1. India Facility On Schedule and Budget

Founder and CEO Daniel Solomita reported that Loop’s Infinite Loop India manufacturing facility remains on budget and on schedule, with construction set to complete by year-end 2027. The plant’s timing is designed to align with new European recycled-content regulations due to begin enforcement in 2028. Loop has engaged Toyo, a major Japanese engineering and construction firm, to lead detailed engineering from November 1 through the construction phase. The facility is expected to serve five to six customers, with anchor contracts already secured with Nike and Tyrell Plus and negotiations underway with several apparel and consumer packaged goods companies.

2. Multi-Year Nike Supply Agreement Secured

During the quarter, Loop executed a multi-year offtake agreement with Nike for a fixed annual volume of Loop’s textile-to-textile polyester resin, “Twist,” at a predetermined price. The contract includes a take-or-pay commitment, ensuring Nike will pay a percentage of the sales price even if it does not accept delivery. This arrangement anchors the India facility’s capacity and underscores growing demand for recycled textile inputs driven by evolving regulations in Europe targeting end-of-life garment waste.

3. Europe Modular Build and Licensing Progress

Loop is adapting its India plant design into a modular construction approach for its European facility to achieve capital expenditure savings of nearly 50% compared with traditional stick-built projects. The company is negotiating a lead site in Germany—one of three finalists—expected to be finalized by early February. That site already possesses significant utility infrastructure, a key cost driver for chemical plants. Separately, Loop’s partner holding the European license expects to generate meaningful engineering-service revenue and milestone payments over the next three years, which management believes will cover the company’s back-office expenses during the preoperative period.

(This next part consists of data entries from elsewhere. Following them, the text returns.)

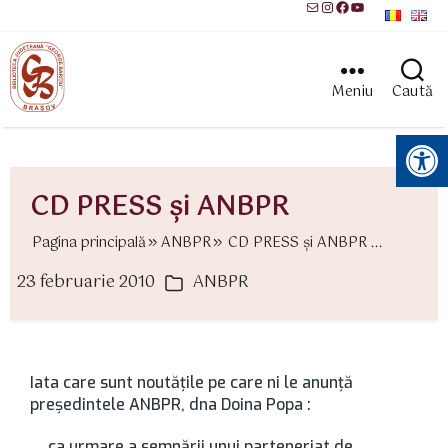
Mail
Instagram
Facebook
YouTube
Meniu
Caută
Instrumente pentru accesibilitate
CD PRESS şi ANBPR
Pagina principală
ANBPR
CD PRESS şi ANBPR ...
23 februarie 2010
ANBPR
ată
Categorii
rticol
Iata care sunt noutăţile pe care ni le anunţă
preşedintele ANBPR, dna Doina Popa :
„…ca urmare a semnării unui parteneriat de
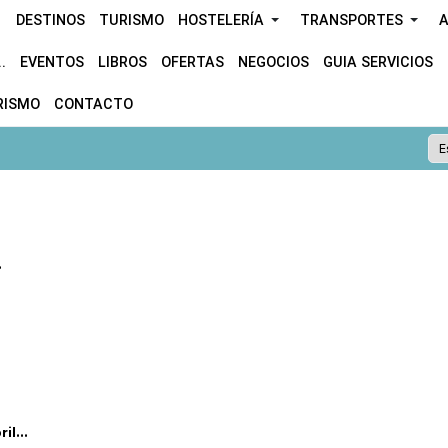
DESTINOS
TURISMO
HOSTELERÍA
TRANSPORTES
A
.
EVENTOS
LIBROS
OFERTAS
NEGOCIOS
GUIA SERVICIOS
RISMO
CONTACTO
.
l...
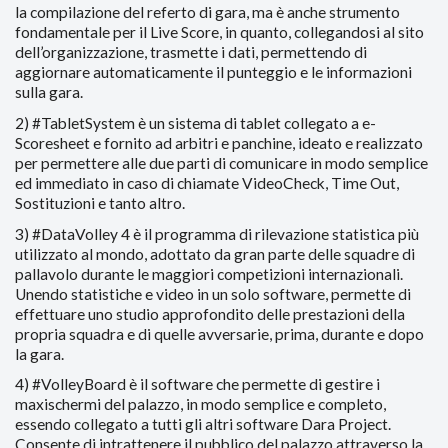
la compilazione del referto di gara, ma è anche strumento
fondamentale per il Live Score, in quanto, collegandosi al sito
dell’organizzazione, trasmette i dati, permettendo di
aggiornare automaticamente il punteggio e le informazioni
sulla gara.
2) #TabletSystem è un sistema di tablet collegato a e-
Scoresheet e fornito ad arbitri e panchine, ideato e realizzato
per permettere alle due parti di comunicare in modo semplice
ed immediato in caso di chiamate VideoCheck, Time Out,
Sostituzioni e tanto altro.
3) #DataVolley 4 è il programma di rilevazione statistica più
utilizzato al mondo, adottato da gran parte delle squadre di
pallavolo durante le maggiori competizioni internazionali.
Unendo statistiche e video in un solo software, permette di
effettuare uno studio approfondito delle prestazioni della
propria squadra e di quelle avversarie, prima, durante e dopo
la gara.
4) #VolleyBoard è il software che permette di gestire i
maxischermi del palazzo, in modo semplice e completo,
essendo collegato a tutti gli altri software Dara Project.
Consente di intrattenere il pubblico del palazzo attraverso la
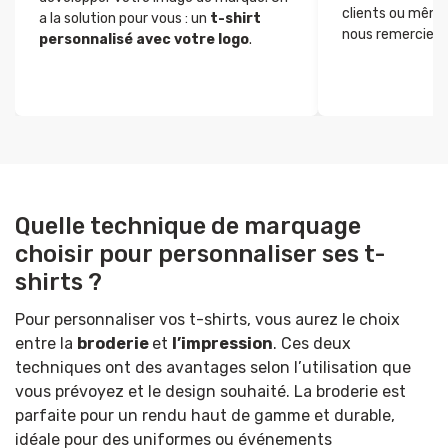
clients ou même
a la solution pour vous : un
t-shirt
nous remerciez p
personnalisé avec votre logo
.
Quelle technique de marquage
choisir pour personnaliser ses t-
shirts ?
Pour personnaliser vos t-shirts, vous aurez le choix
entre la
broderie
et
l’impression
. Ces deux
techniques ont des avantages selon l’utilisation que
vous prévoyez et le design souhaité. La broderie est
parfaite pour un rendu haut de gamme et durable,
idéale pour des uniformes ou événements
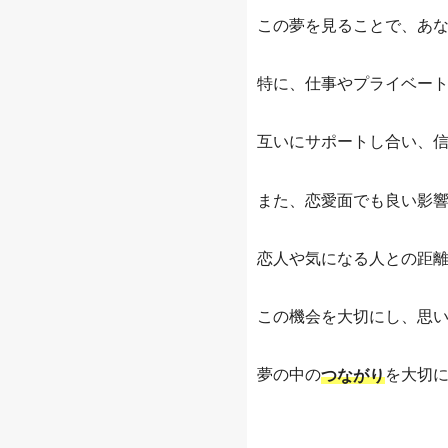
この夢を見ることで、あ
特に、仕事やプライベー
互いにサポートし合い、
また、恋愛面でも良い影
恋人や気になる人との距
この機会を大切にし、思
夢の中の
を大切
つながり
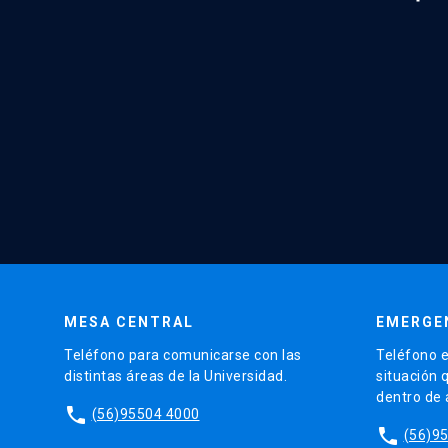
MESA CENTRAL
EMERGE
Teléfono para comunicarse con las
Teléfono e
distintas áreas de la Universidad.
situación 
dentro de
phone
(56)95504 4000
phone
(56)9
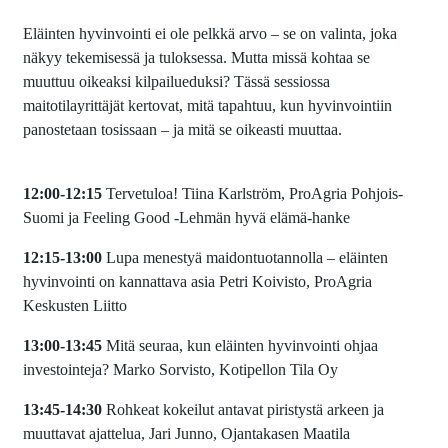
Eläinten hyvinvointi ei ole pelkkä arvo – se on valinta, joka
näkyy tekemisessä ja tuloksessa. Mutta missä kohtaa se
muuttuu oikeaksi kilpailueduksi? Tässä sessiossa
maitotilayrittäjät kertovat, mitä tapahtuu, kun hyvinvointiin
panostetaan tosissaan – ja mitä se oikeasti muuttaa.
12:00-12:15
Tervetuloa! Tiina Karlström, ProAgria Pohjois-
Suomi ja Feeling Good -Lehmän hyvä elämä-hanke
12:15-13:00
Lupa menestyä maidontuotannolla – eläinten
hyvinvointi on kannattava asia Petri Koivisto, ProAgria
Keskusten Liitto
13:00-13:45
Mitä seuraa, kun eläinten hyvinvointi ohjaa
investointeja? Marko Sorvisto, Kotipellon Tila Oy
13:45-14:30
Rohkeat kokeilut antavat piristystä arkeen ja
muuttavat ajattelua, Jari Junno, Ojantakasen Maatila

4. Project Financing and Liquidity Updates

Loop continues to advance debt syndication for the India project, having received multiple term sheets from multilateral development banks, sovereign wealth funds and commercial banks. The targeted debt package totals $130 million, representing 70% of the project’s financing structure, with Loop contributing approximately $28 million of equity. In Q3 fiscal 2026, cash operating expenses fell to $2.2 million, down $1.1 million year-over-year, and the company closed the quarter with $7.7 million in total liquidity. Loop also appointed Spencer Hart as CFO; Hart brings 30 years of investment banking experience and will lead capital-raising initiatives while pursuing further expense reductions.